(Pixel coordinate grounding data)

"""

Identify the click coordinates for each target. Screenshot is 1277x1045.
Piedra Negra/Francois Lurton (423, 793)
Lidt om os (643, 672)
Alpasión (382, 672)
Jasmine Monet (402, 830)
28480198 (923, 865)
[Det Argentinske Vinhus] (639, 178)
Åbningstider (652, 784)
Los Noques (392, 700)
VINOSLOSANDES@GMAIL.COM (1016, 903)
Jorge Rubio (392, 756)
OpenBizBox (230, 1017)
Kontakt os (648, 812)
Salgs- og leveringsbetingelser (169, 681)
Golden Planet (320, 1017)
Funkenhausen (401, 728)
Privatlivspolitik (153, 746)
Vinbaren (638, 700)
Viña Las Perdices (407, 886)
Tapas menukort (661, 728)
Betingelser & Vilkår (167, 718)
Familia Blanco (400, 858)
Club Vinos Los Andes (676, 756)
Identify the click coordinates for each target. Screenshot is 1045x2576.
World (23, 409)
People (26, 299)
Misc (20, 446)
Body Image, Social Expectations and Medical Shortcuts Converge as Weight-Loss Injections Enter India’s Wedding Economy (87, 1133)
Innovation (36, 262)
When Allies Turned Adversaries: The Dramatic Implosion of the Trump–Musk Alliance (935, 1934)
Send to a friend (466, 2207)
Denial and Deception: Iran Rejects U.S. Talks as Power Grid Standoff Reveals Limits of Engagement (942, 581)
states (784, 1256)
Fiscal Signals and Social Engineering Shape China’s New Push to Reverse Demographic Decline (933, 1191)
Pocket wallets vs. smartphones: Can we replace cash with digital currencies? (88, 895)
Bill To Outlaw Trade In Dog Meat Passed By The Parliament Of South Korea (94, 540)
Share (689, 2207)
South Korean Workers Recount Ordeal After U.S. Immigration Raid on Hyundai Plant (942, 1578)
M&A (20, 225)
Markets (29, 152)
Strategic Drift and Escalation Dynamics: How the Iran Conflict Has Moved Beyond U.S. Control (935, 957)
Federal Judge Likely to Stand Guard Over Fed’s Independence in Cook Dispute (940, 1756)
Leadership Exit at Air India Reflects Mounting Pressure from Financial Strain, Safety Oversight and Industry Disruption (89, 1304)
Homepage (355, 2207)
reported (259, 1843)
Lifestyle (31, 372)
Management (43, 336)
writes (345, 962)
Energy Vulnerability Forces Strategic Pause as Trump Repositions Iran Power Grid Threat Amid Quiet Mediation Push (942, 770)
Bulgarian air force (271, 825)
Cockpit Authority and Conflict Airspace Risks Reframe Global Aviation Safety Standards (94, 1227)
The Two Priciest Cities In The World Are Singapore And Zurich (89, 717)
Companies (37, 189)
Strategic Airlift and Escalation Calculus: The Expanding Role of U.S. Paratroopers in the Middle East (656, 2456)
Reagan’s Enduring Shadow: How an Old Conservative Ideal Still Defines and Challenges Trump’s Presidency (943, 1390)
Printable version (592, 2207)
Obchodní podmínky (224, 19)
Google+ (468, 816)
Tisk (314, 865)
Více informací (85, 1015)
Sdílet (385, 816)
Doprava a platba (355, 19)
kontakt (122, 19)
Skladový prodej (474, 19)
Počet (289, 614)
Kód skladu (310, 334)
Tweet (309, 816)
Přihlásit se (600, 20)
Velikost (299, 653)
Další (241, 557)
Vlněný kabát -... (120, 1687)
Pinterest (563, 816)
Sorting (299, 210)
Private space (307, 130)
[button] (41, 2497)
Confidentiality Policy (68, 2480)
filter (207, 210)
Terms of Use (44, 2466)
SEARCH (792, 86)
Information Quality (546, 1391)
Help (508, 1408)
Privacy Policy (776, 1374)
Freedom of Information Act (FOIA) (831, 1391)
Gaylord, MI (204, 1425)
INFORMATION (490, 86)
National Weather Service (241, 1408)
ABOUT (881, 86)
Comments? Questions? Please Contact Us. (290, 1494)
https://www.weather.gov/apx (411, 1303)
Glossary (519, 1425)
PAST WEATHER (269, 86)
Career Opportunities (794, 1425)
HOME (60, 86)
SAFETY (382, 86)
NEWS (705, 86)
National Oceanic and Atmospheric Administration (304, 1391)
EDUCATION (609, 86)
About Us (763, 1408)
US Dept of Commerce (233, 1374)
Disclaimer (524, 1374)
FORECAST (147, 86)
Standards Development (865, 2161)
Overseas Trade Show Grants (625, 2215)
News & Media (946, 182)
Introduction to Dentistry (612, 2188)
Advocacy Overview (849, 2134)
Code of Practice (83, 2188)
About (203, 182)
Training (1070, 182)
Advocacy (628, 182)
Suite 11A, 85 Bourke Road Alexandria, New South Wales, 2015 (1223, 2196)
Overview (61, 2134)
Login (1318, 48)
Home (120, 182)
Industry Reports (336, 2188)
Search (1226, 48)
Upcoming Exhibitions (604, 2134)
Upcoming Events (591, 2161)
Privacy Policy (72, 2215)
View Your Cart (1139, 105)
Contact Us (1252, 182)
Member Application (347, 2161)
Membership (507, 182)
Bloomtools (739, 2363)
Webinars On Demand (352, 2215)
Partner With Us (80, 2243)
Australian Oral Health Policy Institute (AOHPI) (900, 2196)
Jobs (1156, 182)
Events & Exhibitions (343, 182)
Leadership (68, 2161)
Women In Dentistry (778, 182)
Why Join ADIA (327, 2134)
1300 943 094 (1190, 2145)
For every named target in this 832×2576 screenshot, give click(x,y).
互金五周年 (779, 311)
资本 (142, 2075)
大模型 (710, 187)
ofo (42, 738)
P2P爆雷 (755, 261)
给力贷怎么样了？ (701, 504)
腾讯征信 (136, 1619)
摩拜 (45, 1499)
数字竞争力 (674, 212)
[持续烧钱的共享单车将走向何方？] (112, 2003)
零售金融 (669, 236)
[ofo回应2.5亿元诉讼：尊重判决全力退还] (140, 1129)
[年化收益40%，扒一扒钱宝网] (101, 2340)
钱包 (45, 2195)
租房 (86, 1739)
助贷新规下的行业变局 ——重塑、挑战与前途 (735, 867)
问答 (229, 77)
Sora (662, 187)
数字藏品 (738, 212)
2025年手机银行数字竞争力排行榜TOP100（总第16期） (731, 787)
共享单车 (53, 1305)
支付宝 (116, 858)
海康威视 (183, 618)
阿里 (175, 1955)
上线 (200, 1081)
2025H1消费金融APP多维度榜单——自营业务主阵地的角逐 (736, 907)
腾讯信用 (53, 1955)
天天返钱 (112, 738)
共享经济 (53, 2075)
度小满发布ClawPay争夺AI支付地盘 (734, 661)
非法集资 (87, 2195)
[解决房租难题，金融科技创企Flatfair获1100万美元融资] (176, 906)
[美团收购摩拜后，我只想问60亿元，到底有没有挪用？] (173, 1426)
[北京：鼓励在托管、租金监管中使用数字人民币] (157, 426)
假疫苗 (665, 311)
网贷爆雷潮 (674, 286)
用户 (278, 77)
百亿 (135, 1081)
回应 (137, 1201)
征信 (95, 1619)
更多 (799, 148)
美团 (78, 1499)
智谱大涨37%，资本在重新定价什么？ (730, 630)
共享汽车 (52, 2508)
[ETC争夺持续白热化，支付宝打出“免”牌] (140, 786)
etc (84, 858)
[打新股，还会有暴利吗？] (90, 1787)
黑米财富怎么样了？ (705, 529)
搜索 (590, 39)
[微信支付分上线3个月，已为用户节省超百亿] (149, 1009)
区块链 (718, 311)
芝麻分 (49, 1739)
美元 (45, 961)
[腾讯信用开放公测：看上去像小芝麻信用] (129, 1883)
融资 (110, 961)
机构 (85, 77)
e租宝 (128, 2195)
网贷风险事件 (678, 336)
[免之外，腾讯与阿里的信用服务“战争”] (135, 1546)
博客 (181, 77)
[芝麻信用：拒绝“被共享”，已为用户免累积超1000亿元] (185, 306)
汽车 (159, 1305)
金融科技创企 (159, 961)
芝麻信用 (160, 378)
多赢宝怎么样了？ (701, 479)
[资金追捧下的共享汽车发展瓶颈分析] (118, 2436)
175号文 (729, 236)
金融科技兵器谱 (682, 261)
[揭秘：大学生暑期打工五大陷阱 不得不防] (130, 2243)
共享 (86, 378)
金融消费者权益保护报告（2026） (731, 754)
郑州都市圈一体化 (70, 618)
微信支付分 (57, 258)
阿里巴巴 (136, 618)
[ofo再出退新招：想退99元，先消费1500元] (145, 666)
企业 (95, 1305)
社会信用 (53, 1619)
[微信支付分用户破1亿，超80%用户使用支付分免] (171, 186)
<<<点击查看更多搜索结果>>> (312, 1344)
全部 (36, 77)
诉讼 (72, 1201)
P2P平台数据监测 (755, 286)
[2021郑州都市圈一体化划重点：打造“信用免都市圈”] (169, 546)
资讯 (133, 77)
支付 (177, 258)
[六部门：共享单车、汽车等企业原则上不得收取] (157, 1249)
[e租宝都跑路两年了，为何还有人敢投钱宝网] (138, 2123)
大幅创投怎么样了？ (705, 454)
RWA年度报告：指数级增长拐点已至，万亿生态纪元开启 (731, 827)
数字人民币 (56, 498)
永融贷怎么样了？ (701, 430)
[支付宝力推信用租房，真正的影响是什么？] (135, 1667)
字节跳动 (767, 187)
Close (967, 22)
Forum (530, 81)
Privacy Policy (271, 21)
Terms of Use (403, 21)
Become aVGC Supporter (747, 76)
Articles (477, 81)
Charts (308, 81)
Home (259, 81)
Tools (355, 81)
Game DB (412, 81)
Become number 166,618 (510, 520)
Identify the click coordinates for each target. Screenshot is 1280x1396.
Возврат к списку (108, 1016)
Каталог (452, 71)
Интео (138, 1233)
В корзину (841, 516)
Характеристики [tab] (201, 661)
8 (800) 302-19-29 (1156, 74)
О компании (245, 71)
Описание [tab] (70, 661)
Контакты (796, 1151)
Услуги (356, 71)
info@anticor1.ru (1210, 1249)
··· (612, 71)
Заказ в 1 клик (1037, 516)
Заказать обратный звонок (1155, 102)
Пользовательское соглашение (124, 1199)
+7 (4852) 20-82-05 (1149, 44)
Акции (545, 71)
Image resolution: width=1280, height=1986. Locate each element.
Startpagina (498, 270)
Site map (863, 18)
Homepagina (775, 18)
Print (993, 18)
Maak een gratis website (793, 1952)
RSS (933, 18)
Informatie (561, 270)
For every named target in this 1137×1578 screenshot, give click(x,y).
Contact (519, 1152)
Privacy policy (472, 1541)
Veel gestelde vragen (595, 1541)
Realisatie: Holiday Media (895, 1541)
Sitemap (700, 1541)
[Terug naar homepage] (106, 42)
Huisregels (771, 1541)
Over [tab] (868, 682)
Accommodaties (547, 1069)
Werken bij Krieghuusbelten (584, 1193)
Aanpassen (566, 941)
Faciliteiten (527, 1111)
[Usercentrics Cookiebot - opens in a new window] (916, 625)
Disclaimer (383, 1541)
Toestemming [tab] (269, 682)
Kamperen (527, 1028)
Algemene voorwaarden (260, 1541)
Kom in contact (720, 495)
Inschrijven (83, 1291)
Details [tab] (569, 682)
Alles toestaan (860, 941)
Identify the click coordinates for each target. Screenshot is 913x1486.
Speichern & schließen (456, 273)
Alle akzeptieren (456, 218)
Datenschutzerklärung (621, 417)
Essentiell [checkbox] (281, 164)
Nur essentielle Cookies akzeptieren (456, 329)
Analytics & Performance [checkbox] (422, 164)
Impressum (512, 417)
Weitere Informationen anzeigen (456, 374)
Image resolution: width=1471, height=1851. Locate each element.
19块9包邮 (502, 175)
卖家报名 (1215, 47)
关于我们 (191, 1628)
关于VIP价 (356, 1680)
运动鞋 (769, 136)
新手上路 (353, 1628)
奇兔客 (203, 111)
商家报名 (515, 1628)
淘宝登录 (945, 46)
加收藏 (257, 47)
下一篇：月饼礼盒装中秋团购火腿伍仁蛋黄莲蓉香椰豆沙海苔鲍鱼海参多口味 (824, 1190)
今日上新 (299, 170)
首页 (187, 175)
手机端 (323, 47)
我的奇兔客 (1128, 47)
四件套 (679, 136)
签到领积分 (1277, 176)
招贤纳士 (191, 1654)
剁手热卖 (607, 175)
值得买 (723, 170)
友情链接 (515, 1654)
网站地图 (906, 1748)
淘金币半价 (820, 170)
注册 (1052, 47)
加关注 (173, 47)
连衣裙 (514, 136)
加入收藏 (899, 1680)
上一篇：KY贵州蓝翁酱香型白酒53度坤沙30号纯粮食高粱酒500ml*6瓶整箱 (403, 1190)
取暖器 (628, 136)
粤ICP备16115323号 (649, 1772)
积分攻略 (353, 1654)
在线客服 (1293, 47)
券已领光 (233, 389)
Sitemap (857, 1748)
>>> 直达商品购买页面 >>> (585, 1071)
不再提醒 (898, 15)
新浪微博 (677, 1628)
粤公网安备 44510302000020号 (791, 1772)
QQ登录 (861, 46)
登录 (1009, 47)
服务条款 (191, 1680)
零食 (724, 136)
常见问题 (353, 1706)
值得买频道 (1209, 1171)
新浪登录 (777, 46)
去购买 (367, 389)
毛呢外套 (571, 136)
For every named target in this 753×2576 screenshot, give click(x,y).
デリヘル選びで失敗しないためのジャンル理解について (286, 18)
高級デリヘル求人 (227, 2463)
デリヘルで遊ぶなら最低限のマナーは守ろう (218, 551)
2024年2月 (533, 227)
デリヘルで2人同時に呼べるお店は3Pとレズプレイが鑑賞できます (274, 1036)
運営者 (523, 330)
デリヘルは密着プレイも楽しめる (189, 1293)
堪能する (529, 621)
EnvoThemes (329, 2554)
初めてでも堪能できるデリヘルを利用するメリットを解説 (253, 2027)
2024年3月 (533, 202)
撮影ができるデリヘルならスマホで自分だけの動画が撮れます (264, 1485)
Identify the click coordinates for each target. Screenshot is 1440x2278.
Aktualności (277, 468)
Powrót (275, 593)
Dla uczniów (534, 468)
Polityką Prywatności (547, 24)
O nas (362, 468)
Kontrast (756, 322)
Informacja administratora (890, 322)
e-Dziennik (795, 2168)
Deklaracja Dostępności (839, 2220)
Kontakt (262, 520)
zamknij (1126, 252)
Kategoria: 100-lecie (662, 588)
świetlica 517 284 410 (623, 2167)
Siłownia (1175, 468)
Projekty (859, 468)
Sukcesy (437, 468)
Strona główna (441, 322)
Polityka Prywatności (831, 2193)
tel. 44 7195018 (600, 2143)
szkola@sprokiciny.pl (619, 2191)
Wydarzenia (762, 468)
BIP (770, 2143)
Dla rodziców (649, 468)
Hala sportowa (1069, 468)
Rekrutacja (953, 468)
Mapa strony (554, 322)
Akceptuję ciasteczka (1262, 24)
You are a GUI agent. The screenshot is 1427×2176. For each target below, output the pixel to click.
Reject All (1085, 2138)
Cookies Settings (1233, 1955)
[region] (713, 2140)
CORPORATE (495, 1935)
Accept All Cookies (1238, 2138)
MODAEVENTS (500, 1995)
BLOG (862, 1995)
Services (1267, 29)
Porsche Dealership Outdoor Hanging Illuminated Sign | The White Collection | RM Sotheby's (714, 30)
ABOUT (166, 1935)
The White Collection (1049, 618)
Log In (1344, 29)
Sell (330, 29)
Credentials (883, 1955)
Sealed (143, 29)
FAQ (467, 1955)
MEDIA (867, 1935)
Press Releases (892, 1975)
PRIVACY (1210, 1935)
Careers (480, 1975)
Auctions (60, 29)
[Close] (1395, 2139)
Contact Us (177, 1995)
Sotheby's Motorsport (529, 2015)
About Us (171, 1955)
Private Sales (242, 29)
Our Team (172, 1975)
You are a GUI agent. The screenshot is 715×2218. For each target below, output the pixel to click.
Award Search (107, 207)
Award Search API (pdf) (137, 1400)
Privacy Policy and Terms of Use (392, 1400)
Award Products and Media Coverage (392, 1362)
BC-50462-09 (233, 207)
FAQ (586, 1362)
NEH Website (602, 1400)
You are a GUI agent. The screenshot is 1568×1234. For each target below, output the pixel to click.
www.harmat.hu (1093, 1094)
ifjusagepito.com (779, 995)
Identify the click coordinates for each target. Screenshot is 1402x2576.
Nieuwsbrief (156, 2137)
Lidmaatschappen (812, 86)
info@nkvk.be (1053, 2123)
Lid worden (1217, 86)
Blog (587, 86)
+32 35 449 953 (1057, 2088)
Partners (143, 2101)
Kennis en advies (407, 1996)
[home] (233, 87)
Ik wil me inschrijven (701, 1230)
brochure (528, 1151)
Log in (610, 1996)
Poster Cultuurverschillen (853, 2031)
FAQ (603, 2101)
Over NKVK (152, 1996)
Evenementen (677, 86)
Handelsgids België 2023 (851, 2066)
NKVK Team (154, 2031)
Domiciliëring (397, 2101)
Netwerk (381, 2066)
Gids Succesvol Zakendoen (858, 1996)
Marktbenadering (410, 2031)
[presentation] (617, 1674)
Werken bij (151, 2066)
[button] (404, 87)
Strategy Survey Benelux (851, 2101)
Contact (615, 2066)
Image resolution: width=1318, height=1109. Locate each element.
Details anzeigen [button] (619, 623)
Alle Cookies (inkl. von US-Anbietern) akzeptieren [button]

"""

• _Your assignment_: Above are the records; copy exactly the lines from the line with "RWA年度报告：指数级增长拐点已至，万亿生态纪元开启 (731, 827)" through the line with "Become number 166,618 (510, 520)", both included.

• _Answer space_:
RWA年度报告：指数级增长拐点已至，万亿生态纪元开启 (731, 827)
数字人民币 (56, 498)
永融贷怎么样了？ (701, 430)
[支付宝力推信用租房，真正的影响是什么？] (135, 1667)
字节跳动 (767, 187)
Close (967, 22)
Forum (530, 81)
Privacy Policy (271, 21)
Terms of Use (403, 21)
Become aVGC Supporter (747, 76)
Articles (477, 81)
Charts (308, 81)
Home (259, 81)
Tools (355, 81)
Game DB (412, 81)
Become number 166,618 (510, 520)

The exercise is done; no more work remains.